Занявшись памятью о войне как нравственной проблемой, Гранин не мог не обратиться к самой тяжелой и сложной проблеме — мы и немцы. Между нами была жестокая война — они явились к нам как захватчики: кровопролитные бои, миллионы жертв, разрушенные города и сожженные деревни, блокада Ленинграда, родного города Гранина, из которого он ушел в ополчение, обреченные немцами на смерть от голода жители этого города. Кровь и трагедии были между нами. Потом мы разгромили гитлеровскую армию, пришли в Германию, в Берлин. Вот что лежало между нами — раскаленная свинцом войны добела память, плохо, с великим трудом остывавшая, с большим трудом поддававшаяся здравому смыслу, лучше, точнее сказать, человечному анализу и осмыслению. Как жить с этой памятью о горе и крови, на какой основе строить отношения? Что хранить как урок, а что преодолеть, отбросить? Вот круг проблем, к которым Гранин одним из первых, если не первый в нашей литературе обратился в «Прекрасной Уте». Здесь к чему ни прикоснись, все болит, все кровоточит — это даже не шрамы, а еще не закрывшиеся раны.
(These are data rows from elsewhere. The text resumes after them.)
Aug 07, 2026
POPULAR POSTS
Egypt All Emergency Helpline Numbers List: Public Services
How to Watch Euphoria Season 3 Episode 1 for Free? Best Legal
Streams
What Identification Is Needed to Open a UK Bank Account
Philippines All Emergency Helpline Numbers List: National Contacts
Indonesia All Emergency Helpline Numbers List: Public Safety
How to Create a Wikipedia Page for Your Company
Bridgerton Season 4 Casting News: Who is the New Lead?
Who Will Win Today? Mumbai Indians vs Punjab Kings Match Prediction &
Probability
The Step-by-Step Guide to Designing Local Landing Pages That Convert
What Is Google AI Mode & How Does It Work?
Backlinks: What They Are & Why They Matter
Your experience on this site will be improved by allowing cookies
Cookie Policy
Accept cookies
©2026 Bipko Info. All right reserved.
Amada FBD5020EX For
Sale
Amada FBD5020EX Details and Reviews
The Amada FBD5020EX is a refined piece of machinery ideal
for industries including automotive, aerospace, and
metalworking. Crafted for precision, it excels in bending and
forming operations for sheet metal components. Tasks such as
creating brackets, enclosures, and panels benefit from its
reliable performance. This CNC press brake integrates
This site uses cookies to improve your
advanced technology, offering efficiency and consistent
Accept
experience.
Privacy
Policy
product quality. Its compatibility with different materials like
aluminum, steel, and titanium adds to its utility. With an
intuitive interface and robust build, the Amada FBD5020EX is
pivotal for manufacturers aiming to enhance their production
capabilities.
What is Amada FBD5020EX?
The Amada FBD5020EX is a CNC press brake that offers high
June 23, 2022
Рассказчик (он был в Германии в войну и нынче, в мирное время, там уже не в первый раз) думает о том, что сказали бы сейчас о нем его однополчане-танкисты: «Зачем я один, ночью, посреди Германии стою безоружный, вроде бы свободный, не в плену? Я в Германии и не на танке? Что скажут в полку? Что скажут мои ребята, мой экипаж? Если бы они увидели меня сейчас, они бы меня заподозрили и стали бы допрашивать. А как бы я мог объяснить им? Почему я не стреляю? Чего я тут ищу?»
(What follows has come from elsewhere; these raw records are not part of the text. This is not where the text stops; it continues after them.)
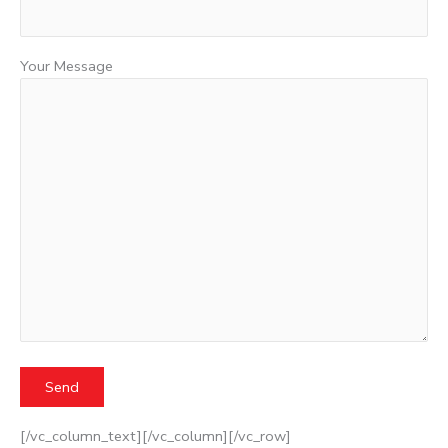
Your Message
[/vc_column_text][/vc_column][/vc_row]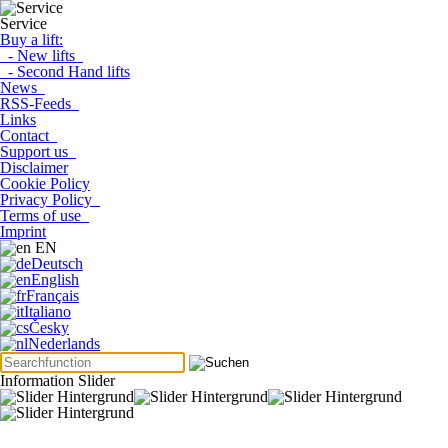
Service
Buy a lift:
- New lifts
- Second Hand lifts
News
RSS-Feeds
Links
Contact
Support us
Disclaimer
Cookie Policy
Privacy Policy
Terms of use
Imprint
EN
Deutsch
English
Français
Italiano
Česky
Nederlands
Information Slider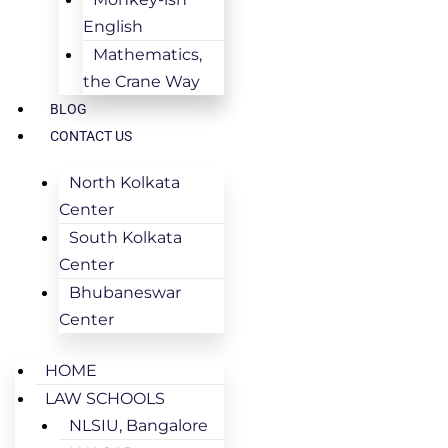
English
Mathematics,
the Crane Way
BLOG
CONTACT US
North Kolkata
Center
South Kolkata
Center
Bhubaneswar
Center
HOME
LAW SCHOOLS
NLSIU, Bangalore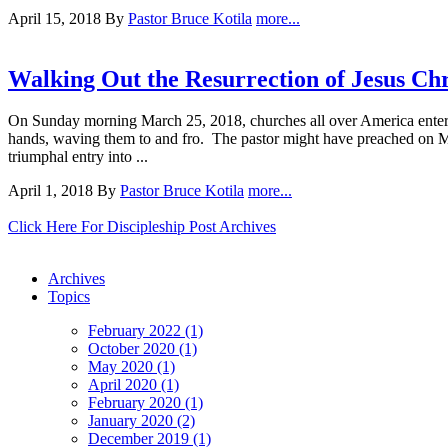
April 15, 2018
By
Pastor Bruce Kotila
more...
Walking Out the Resurrection of Jesus Chr
On Sunday morning March 25, 2018, churches all over America entered
hands, waving them to and fro. The pastor might have preached on Mat
triumphal entry into ...
April 1, 2018
By
Pastor Bruce Kotila
more...
Click Here For Discipleship Post Archives
Archives
Topics
February 2022 (1)
October 2020 (1)
May 2020 (1)
April 2020 (1)
February 2020 (1)
January 2020 (2)
December 2019 (1)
Но не только им, товарищам фронтовой поры, ему трудно это объяснить, он и сам с великим трудом ищет ответ на мучающие его вопросы и не всегда их находит. Рассматривая замок, построенный в 1326 году, переживший многие войны и многие поколения, он все-таки с «военной» снисходительностью вспоминает, как дырявятся даже такие, вроде бы на века сделанные стены от стопятидесятимиллиметровых снарядов. Его потрясла в наубергском соборе скульптура «Прекрасная Ута»: «Я стоял в холодном соборе, замирал от восторга, чувствуя себя счастливым и ничтожным перед этой красотой…» Но даже тут его настигает военная память: «Сердце мое сжималось от страха, я боялся, что кто-нибудь из моих ребят или я сам бабахнем по этому собору, и Ута разлетится в пыль. Потому что тогда, в сорок четвертом, никакая Ута на меня бы не подействовала. Я видел, как они разрушали пушкинские дворцы, обстреливали Эрмитаж». Вот мирная, почти идиллическая сцена, которую он наблюдает в маленьком, почти игрушечном, вылизанном до туристического блеска немецком городке Лойтенберге. Кузнец подковывал лошадь. Возчик ждал, когда он кончит работу. Из булочной вышел мальчик с корзиной рогаликов и остановился, чтобы посмотреть на работу кузнеца. Все они обменялись дружелюбными репликами. А это комментарий рассказчика: «Я вдруг подумал — а чем занимались этот кузнец и этот возчик во время войны? Я ничего не мог поделать с собой — всякий раз, встречаясь с немцем старшего возраста, я мысленно спрашивал: а что он делал тогда, в те годы?.. Яд этих вопросов отравлял меня». Эти вопросы сегодня ему кажутся ядовитыми, но они не могли не возникнуть, не из воздуха были взяты. Их диктовала память о войне.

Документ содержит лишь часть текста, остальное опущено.